> ACTION ITEM
Please reproduce the data exactly, excluding any pictures it contains.

> RECORDS SHOWN
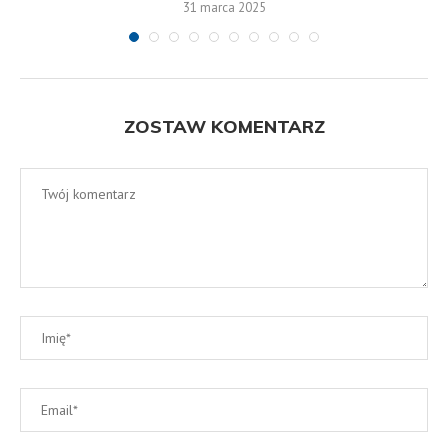
31 marca 2025
ZOSTAW KOMENTARZ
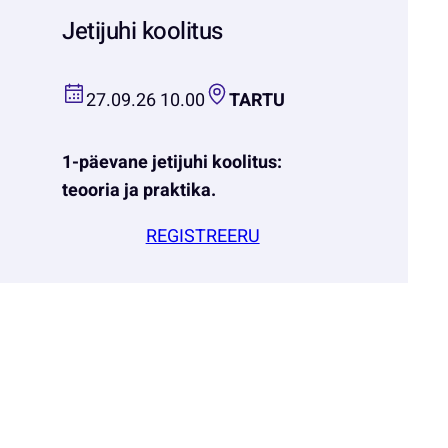
Jetijuhi koolitus
27.09.26 10.00
TARTU
1-päevane jetijuhi koolitus:
teooria ja praktika.
REGISTREERU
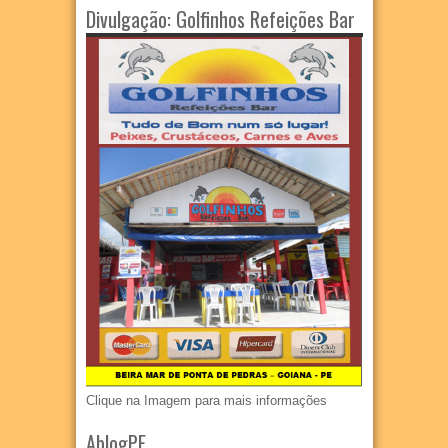
Divulgação: Golfinhos Refeições Bar
Clique na Imagem para mais informações
AblogPE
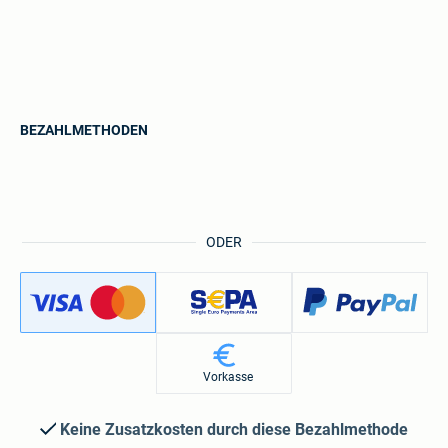
BEZAHLMETHODEN
ODER
Vorkasse
Keine Zusatzkosten durch diese Bezahlmethode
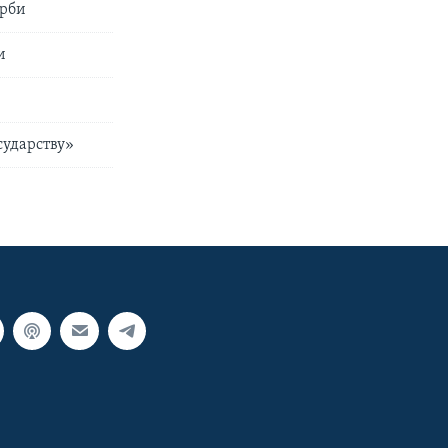
ерби
и
сударству»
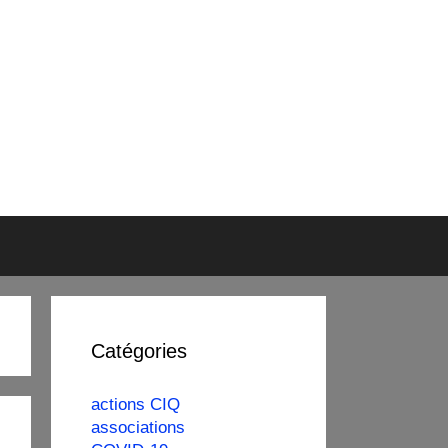
Catégories
actions CIQ
associations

> ANSWER TO THE PROBLEM
31 marca 2025
ZOSTAW KOMENTARZ
Jetijuhi koolitus
27.09.26 10.00
TARTU
1-päevane jetijuhi koolitus:
teooria ja praktika.
REGISTREERU
Divulgação: Golfinhos Refeições Bar
Clique na Imagem para mais informações
AblogPE
BEZAHLMETHODEN
ODER
Vorkasse
Keine Zusatzkosten durch diese Bezahlmethode
ерби
и
сударству»
Catégories
actions CIQ
associations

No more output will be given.